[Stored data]
:::

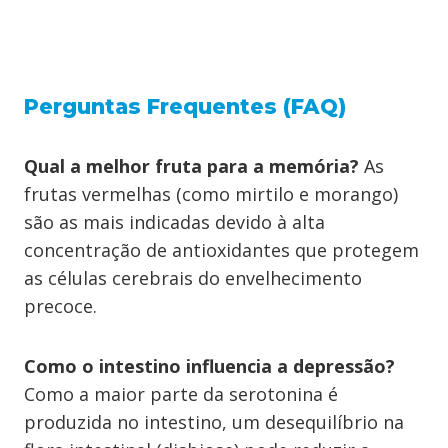
Perguntas Frequentes (FAQ)
Qual a melhor fruta para a memória?
As
frutas vermelhas (como mirtilo e morango)
são as mais indicadas devido à alta
concentração de antioxidantes que protegem
as células cerebrais do envelhecimento
precoce.
Como o intestino influencia a depressão?
Como a maior parte da serotonina é
produzida no intestino, um desequilíbrio na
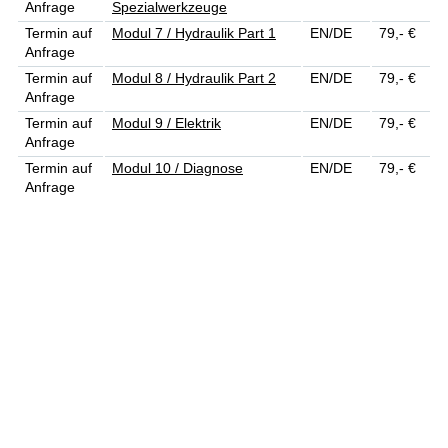
Anfrage
Spezialwerkzeuge
Termin auf
Modul 7 / Hydraulik Part 1
EN/DE
79,- €
Anfrage
Termin auf
Modul 8 / Hydraulik Part 2
EN/DE
79,- €
Anfrage
Termin auf
Modul 9 / Elektrik
EN/DE
79,- €
Anfrage
Termin auf
Modul 10 / Diagnose
EN/DE
79,- €
Anfrage
Bei einer Buchung von mind. zehn Modulen greift ein Rabatt von
10%.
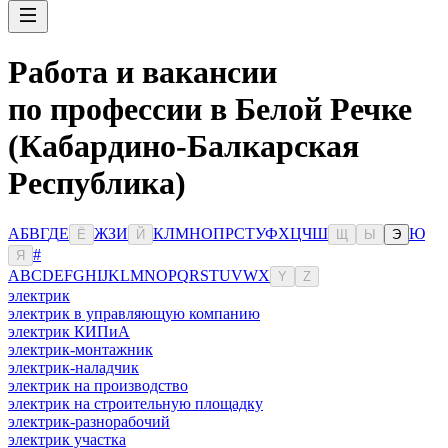
Работа и вакансии
по профессии в Белой Речке
(Кабардино-Балкарская
Республика)
А
Б
В
Г
Д
Е
Ж
З
И
К
Л
М
Н
О
П
Р
С
Т
У
Ф
Х
Ц
Ч
Ш
Ю
Ё
Й
Щ
Ы
Э
#
Я
A
B
C
D
E
F
G
H
I
J
K
L
M
N
O
P
Q
R
S
T
U
V
W
X
Y
Z
электрик
электрик в управляющую компанию
электрик КИПиА
электрик-монтажник
электрик-наладчик
электрик на производство
электрик на строительную площадку
электрик-разнорабочий
электрик участка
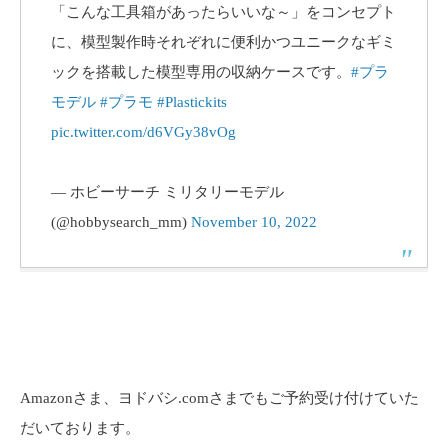
「こんな工具箱があったらいいな～」をコンセプト
に、模型製作時それぞれに便利かつユニークなギミ
ックを搭載した模型専用の収納ケースです。
#プラ
モデル
#プラモ
#Plastickits
pic.twitter.com/d6VGy38vOg
— ホビーサーチ ミリタリーモデル
(@hobbysearch_mm)
November 10, 2022
Amazonさま、ヨドバシ.comさまでもご予約受け付けていた
だいております。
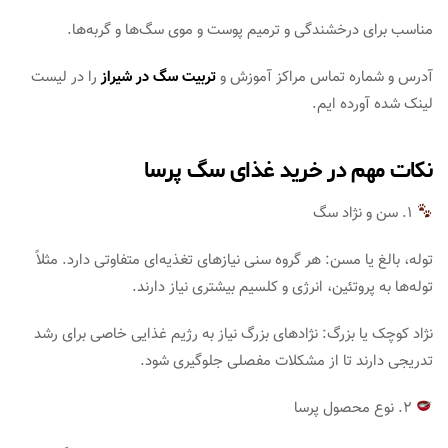
مناسب برای درخشندگی و ترمیم پوست و موی سگ‌ها و گربه‌ها.
آدرس و شماره تماس مراکز آموزش و
تربیت سگ در شیراز
را در لیست
لینک شده آورده ایم.
نکات مهم در خرید غذای سگ پرسا
۱. سن و نژاد سگ
توله، بالغ یا مسن: هر گروه سنی نیازهای تغذیه‌ای متفاوتی دارد. مثلاً
توله‌ها به پروتئین، انرژی و کلسیم بیشتری نیاز دارند.
نژاد کوچک یا بزرگ: نژادهای بزرگ نیاز به رژیم غذایی خاصی برای رشد
تدریجی دارند تا از مشکلات مفصلی جلوگیری شود.
۲. نوع محصول پرسا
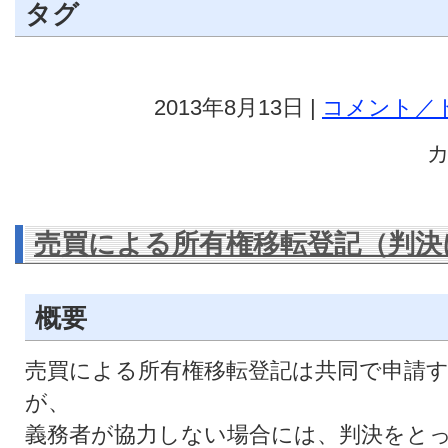
タグ
2013年8月13日 |
コメント／ト
カ
売買による所有権移転登記（判決
概要
売買による所有権移転登記は共同で申請
が、
義務者が協力しない場合には、判決をと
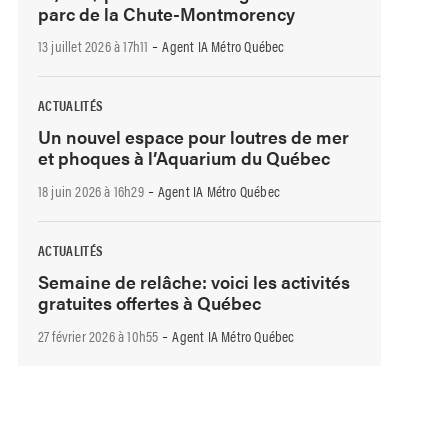
parc de la Chute-Montmorency
-
13 juillet 2026 à 17h11
Agent IA Métro Québec
ACTUALITÉS
Un nouvel espace pour loutres de mer
et phoques à l’Aquarium du Québec
-
18 juin 2026 à 16h29
Agent IA Métro Québec
ACTUALITÉS
Semaine de relâche: voici les activités
gratuites offertes à Québec
-
27 février 2026 à 10h55
Agent IA Métro Québec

:::

Exercise directions.
Before copying, set the pictures aside; then reproduce each entry above exactly.

Your response.
Perguntas Frequentes (FAQ)
Qual a melhor fruta para a memória?
As
frutas vermelhas (como mirtilo e morango)
são as mais indicadas devido à alta
concentração de antioxidantes que protegem
as células cerebrais do envelhecimento
precoce.
Como o intestino influencia a depressão?
Como a maior parte da serotonina é
produzida no intestino, um desequilíbrio na
Anfrage
Spezialwerkzeuge
Termin auf
Modul 7 / Hydraulik Part 1
EN/DE
79,- €
Anfrage
Termin auf
Modul 8 / Hydraulik Part 2
EN/DE
79,- €
Anfrage
Termin auf
Modul 9 / Elektrik
EN/DE
79,- €
Anfrage
Termin auf
Modul 10 / Diagnose
EN/DE
79,- €
Anfrage
Bei einer Buchung von mind. zehn Modulen greift ein Rabatt von
10%.
Работа и вакансии
по профессии в Белой Речке
(Кабардино-Балкарская
Республика)
А
Б
В
Г
Д
Е
Ж
З
И
К
Л
М
Н
О
П
Р
С
Т
У
Ф
Х
Ц
Ч
Ш
Ю
Ё
Й
Щ
Ы
Э
#
Я
A
B
C
D
E
F
G
H
I
J
K
L
M
N
O
P
Q
R
S
T
U
V
W
X
Y
Z
электрик
электрик в управляющую компанию
электрик КИПиА
электрик-монтажник
электрик-наладчик
электрик на производство
электрик на строительную площадку
электрик-разнорабочий
электрик участка
「こんな工具箱があったらいいな～」をコンセプト
に、模型製作時それぞれに便利かつユニークなギミ
ックを搭載した模型専用の収納ケースです。
#プラ
モデル
#プラモ
#Plastickits
pic.twitter.com/d6VGy38vOg
— ホビーサーチ ミリタリーモデル
(@hobbysearch_mm)
November 10, 2022
Amazonさま、ヨドバシ.comさまでもご予約受け付けていた
だいております。
مناسب برای درخشندگی و ترمیم پوست و موی سگ‌ها و گربه‌ها.
آدرس و شماره تماس مراکز آموزش و
تربیت سگ در شیراز
را در لیست
لینک شده آورده ایم.
نکات مهم در خرید غذای سگ پرسا
۱. سن و نژاد سگ
توله، بالغ یا مسن: هر گروه سنی نیازهای تغذیه‌ای متفاوتی دارد. مثلاً
توله‌ها به پروتئین، انرژی و کلسیم بیشتری نیاز دارند.
نژاد کوچک یا بزرگ: نژادهای بزرگ نیاز به رژیم غذایی خاصی برای رشد
تدریجی دارند تا از مشکلات مفصلی جلوگیری شود.
۲. نوع محصول پرسا
タグ
2013年8月13日 |
コメント／ト
カ
売買による所有権移転登記（判決
概要
売買による所有権移転登記は共同で申請
が、
義務者が協力しない場合には、判決をと
parc de la Chute-Montmorency
-
13 juillet 2026 à 17h11
Agent IA Métro Québec
ACTUALITÉS
Un nouvel espace pour loutres de mer
et phoques à l’Aquarium du Québec
-
18 juin 2026 à 16h29
Agent IA Métro Québec
ACTUALITÉS
Semaine de relâche: voici les activités
gratuites offertes à Québec
-
27 février 2026 à 10h55
Agent IA Métro Québec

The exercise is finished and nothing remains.